# Crescent tools also break



## Tom Kitta (Feb 6, 2022)

Applied light pressure, nothing much on small bolt head, maybe 3/8 maybe a bit bigger. And suddenly poof. I was shocked. The scroll stripped as per picture. Usually these things round the bolt or something not just crack. First one i ever killed. And it's original Crescent made in USA. 
	

	
	
		
		

		
			






Sent from my JSN-L23 using Tapatalk


----------



## Aliva (Feb 7, 2022)

Shit happens


----------



## Hacker (Feb 7, 2022)

I have never seen this happen.
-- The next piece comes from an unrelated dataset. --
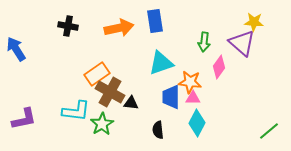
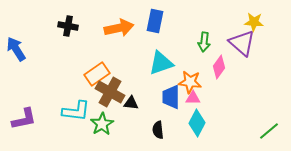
blue rectangle: rotated 20 degrees clockwise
I have 8 and 12 Klein's that are close to 45 years old that seen daily use for the first 25 years and occasional use since then.  They have lots of scars but the scroll and jaws are as good a new.  That must have seen a lot of use or abuse.


----------



## chip4charlie (Feb 11, 2022)

Here's Project Farm's crescent wrench comparison test:


----------



## Chicken lights (Feb 11, 2022)

chip4charlie said:


> Here's Project Farm's crescent wrench comparison test:


Honestly if you’re going to buy one to depend on one, Snap On’s adjustable wrench is QUALITY. Unfortunately they only offer up to 12”, to move to an 18” or larger you’re stuck with blue point. They’re nice doing a bunch of air line fittings that are all odd ball sizes, or weird size nuts. The 18” blue point is still pretty good quality. I carry a cheapy 12” crescent wrench on the truck


----------



## BMW Rider (Feb 12, 2022)

I've always felt that an adjustable wrench's purpose is to pre-round the bolt head for the vice grips.


----------



## terry_g (Feb 12, 2022)

I have taken a couple of my adjustable wrenches a 12" Snap-On and a 15" Westward and
carefully cut another groove in the rack on the movable jaw so the scroll would make one
more turn and allow the jaw to open wider. I have worked them both hard for a lot of years
and neither one failed.


----------